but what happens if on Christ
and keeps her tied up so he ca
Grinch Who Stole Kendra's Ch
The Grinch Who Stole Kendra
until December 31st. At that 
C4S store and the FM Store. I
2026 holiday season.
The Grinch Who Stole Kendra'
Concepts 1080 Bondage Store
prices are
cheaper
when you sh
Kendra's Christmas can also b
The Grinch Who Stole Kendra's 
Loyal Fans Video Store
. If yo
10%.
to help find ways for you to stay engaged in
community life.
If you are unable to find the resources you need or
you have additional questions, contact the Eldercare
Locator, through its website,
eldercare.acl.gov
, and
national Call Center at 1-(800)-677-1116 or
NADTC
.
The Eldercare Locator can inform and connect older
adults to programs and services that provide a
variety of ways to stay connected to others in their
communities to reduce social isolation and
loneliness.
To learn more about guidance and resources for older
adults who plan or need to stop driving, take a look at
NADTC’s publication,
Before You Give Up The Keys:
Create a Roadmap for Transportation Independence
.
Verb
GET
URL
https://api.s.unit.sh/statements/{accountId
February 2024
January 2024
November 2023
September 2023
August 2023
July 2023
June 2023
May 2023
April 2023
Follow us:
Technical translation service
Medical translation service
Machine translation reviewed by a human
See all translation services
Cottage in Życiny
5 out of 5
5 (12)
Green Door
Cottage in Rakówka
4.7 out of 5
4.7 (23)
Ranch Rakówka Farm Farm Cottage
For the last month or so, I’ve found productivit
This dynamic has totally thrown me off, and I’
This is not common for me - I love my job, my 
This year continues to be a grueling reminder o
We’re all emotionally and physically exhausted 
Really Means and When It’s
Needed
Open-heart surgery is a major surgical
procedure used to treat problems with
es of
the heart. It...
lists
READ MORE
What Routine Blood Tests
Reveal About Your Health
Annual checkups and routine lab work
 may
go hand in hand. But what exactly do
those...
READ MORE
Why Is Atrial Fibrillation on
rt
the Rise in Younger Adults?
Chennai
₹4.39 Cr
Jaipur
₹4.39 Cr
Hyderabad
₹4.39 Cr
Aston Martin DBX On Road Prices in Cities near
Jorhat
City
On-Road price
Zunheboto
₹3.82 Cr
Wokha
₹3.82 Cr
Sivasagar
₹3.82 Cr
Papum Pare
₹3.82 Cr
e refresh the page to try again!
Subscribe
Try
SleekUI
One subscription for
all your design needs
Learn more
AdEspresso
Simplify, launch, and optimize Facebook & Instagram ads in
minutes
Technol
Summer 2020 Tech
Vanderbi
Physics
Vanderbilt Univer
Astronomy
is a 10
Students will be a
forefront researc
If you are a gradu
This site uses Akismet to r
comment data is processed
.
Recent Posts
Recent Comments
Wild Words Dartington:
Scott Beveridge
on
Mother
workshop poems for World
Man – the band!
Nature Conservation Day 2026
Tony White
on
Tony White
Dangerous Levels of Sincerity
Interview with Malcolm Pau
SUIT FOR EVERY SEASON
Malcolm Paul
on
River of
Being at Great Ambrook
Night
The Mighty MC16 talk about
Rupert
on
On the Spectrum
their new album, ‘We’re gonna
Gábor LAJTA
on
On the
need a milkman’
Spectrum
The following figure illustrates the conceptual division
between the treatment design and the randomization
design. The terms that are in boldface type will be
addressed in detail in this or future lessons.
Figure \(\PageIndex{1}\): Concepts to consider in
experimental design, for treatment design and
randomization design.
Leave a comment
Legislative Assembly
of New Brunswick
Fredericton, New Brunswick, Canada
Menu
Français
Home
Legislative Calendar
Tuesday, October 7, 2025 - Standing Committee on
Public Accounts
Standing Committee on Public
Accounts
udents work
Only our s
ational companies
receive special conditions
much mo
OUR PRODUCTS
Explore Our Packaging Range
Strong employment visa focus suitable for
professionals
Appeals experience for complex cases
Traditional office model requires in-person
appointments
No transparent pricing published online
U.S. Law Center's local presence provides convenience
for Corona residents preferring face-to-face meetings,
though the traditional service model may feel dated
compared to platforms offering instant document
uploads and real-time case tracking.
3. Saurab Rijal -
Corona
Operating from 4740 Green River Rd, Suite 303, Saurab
#####
» Action item
Give the number of lines in the listing that hold the string "River", and supply nothing further.

» Solution to this task
2